Readers may have noticed that the Copper and Brass Servicenter Association's monthly shipment report has been missing from recent issues of Metal Center News. The data on service center shipments of various copper and brass products has long been a standard in MCN’s Association News section. The red metals community has used CBSA’s stats as an important benchmark for decades. But at present the report is on hold—temporarily, we hope.
CBSA is still working out how to present shipment data to its members and industry watchers following the exit of one of its largest members, ThyssenKrupp Materials North America. The sixth-largest metals distributor in North America, TKMNA is one of the few truly large players in the otherwise small world of copper distribution. Without its shipment data, CBSA’s report is no doubt incomplete.
TKMNA's resignation from CBSA was not a reflection of the trade group, but a decision that came from above. Its German parent, ThyssenKrupp AG Materials Services, has cancelled its memberships in hundreds of trade organizations around the globe. The Metals Service Center Institute also lost a valuable, active member with the decision by the company’s corporate office.
“This withdrawal does not impact in any way the company’s continued commitment to our strategic materials distribution and industrial services business activities in the United States, Canada and Mexico,” the company said in a statement announcing its intent to cancel all of its association memberships. Unfortunately, the move does impact the associations and their various initiatives, among them the sharing of shipment data.

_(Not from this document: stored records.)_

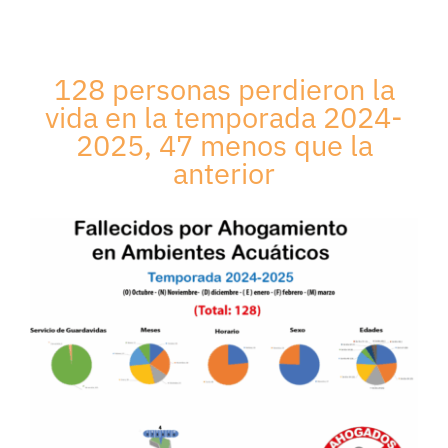
128 personas perdieron la
vida en la temporada 2024-
2025, 47 menos que la
anterior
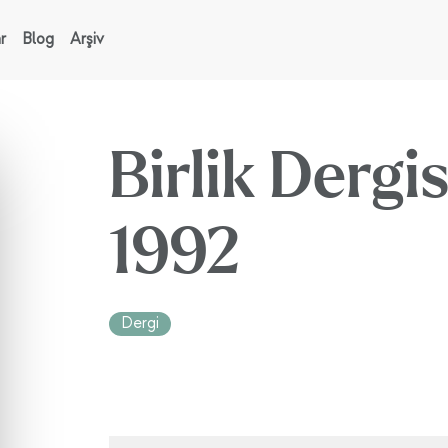
r
Blog
Arşiv
Birlik Dergi
1992
Dergi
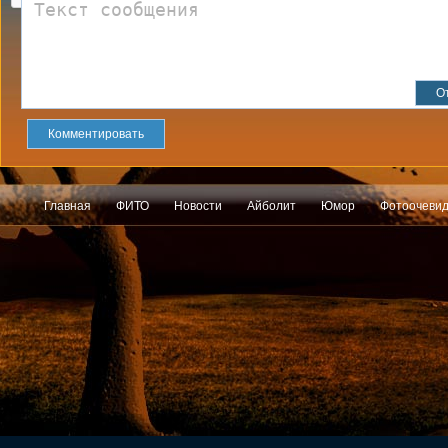
Комментировать
Главная
ФИТО
Новости
Айболит
Юмор
Фотоочеви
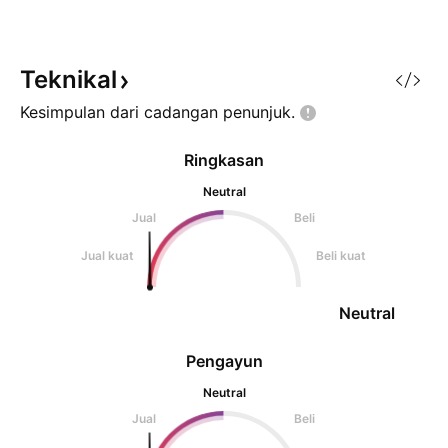
Teknikal
Kesimpulan dari cadangan
penunjuk.
Ringkasan
Neutral
Jual
Beli
Jual kuat
Beli kuat
Neutral
Pengayun
Neutral
Jual
Beli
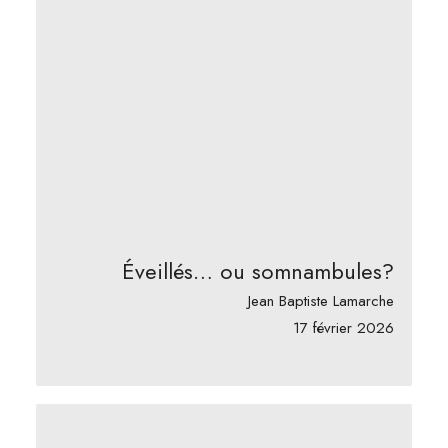
Éveillés… ou somnambules?
Jean Baptiste Lamarche
17 février 2026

ThyssenKrupp did not specify the reason for the move, but it seems obvious the company is taking every precaution in the face of intense scrutiny by regulators. Certain of its operations in Europe have faced allegations of price fixing and other antitrust issues in recent years, costing the company big fines and prompting it to take a proactive and aggressive approach to compliance. Part of that compliance push included a review of its executives’ activities in various trade associations, “to give employees extra certainty on how to conduct themselves in dealings with competitors,” according to the company’s website.
One way to avoid even the appearance of impropriety by employees is to bar them from venues like trade association events where collusion could conceivably take place. But that extreme degree of caution comes at a price. It hurts the company’s standing in the marketplace and it hurts the industry’s trade groups.
Hopefully, ThyssenKrupp’s decision will be short-lived, and an example not followed by others. Trade groups such as CBSA and MSCI need their support and participation—not just for shipment data, but for leadership.